## TASK GOAL
Reproduce each record exactly. The pictures should be skipped.

─── EXERCISE INPUTS ───

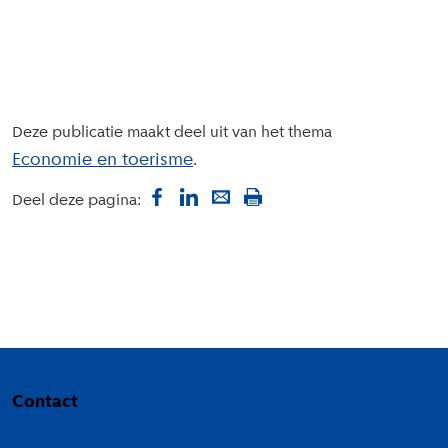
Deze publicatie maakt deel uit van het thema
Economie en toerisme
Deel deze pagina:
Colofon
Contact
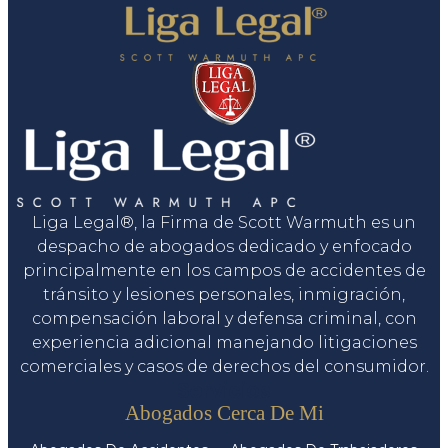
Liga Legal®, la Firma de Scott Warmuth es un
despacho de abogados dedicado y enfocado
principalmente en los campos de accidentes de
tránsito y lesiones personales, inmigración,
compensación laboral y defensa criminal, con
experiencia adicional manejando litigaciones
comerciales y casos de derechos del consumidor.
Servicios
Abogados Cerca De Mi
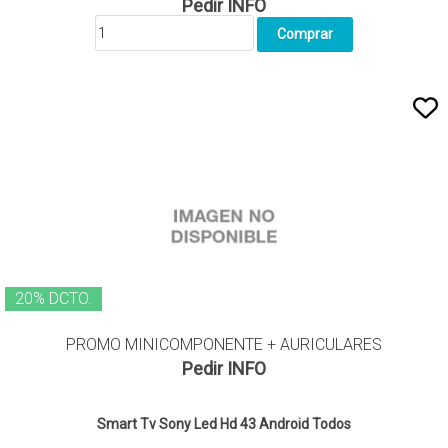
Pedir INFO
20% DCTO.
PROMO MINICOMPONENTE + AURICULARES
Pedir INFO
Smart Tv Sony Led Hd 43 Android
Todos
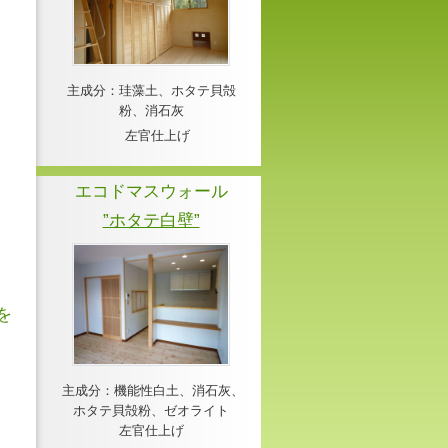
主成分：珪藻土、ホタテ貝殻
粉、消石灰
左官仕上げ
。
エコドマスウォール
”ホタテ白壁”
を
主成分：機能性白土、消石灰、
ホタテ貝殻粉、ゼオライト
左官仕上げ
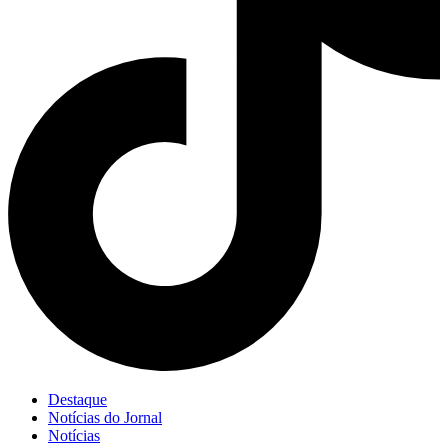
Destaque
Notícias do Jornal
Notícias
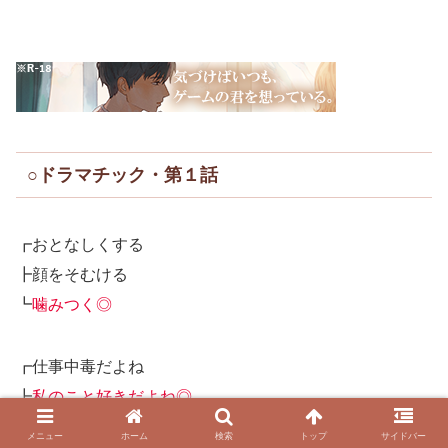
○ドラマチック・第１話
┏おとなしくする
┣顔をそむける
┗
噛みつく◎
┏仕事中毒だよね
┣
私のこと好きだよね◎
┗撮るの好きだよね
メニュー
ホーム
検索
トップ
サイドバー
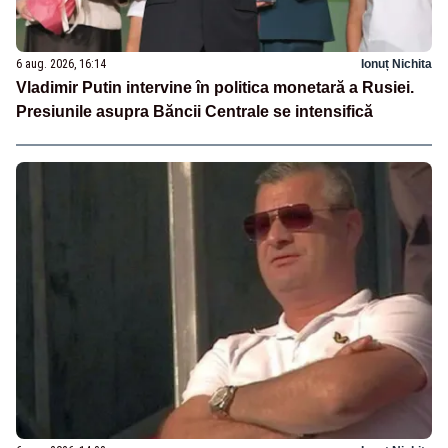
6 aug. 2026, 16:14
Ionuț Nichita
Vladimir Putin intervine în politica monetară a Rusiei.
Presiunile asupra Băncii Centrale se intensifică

───

## RESULT OF THIS TASK
Deze publicatie maakt deel uit van het thema
Economie en toerisme
Deel deze pagina:
Colofon
Contact
Liga Legal®, la Firma de Scott Warmuth es un
despacho de abogados dedicado y enfocado
principalmente en los campos de accidentes de
tránsito y lesiones personales, inmigración,
compensación laboral y defensa criminal, con
experiencia adicional manejando litigaciones
comerciales y casos de derechos del consumidor.
Servicios
Abogados Cerca De Mi
Pedir INFO
20% DCTO.
PROMO MINICOMPONENTE + AURICULARES
Pedir INFO
Smart Tv Sony Led Hd 43 Android
Todos
主成分：珪藻土、ホタテ貝殻
粉、消石灰
左官仕上げ
。
エコドマスウォール
”ホタテ白壁”
を
主成分：機能性白土、消石灰、
ホタテ貝殻粉、ゼオライト
左官仕上げ
Destaque
Notícias do Jornal
Notícias
○ドラマチック・第１話
┏おとなしくする
┣顔をそむける
┗
噛みつく◎
┏仕事中毒だよね
┣
私のこと好きだよね◎
┗撮るの好きだよね
メニュー
ホーム
検索
トップ
サイドバー
6 aug. 2026, 16:14
Ionuț Nichita
Vladimir Putin intervine în politica monetară a Rusiei.
Presiunile asupra Băncii Centrale se intensifică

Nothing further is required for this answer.